WHAT YOU HAVE TO DO
Print the whole listing again exactly as it stands, leaving out any images.

AVAILABLE DATA
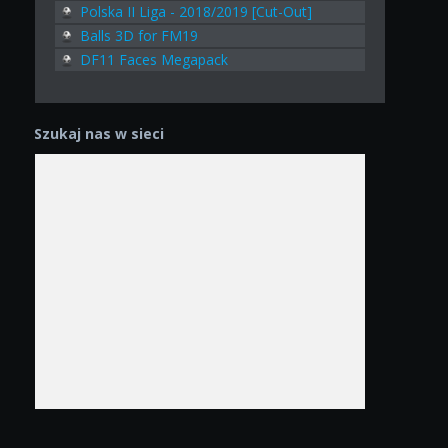
Polska II Liga - 2018/2019 [Cut-Out]
Balls 3D for FM19
DF11 Faces Megapack
Szukaj nas w sieci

ANSWER TO THIS PROBLEM
Polska II Liga - 2018/2019 [Cut-Out]
Balls 3D for FM19
DF11 Faces Megapack
Szukaj nas w sieci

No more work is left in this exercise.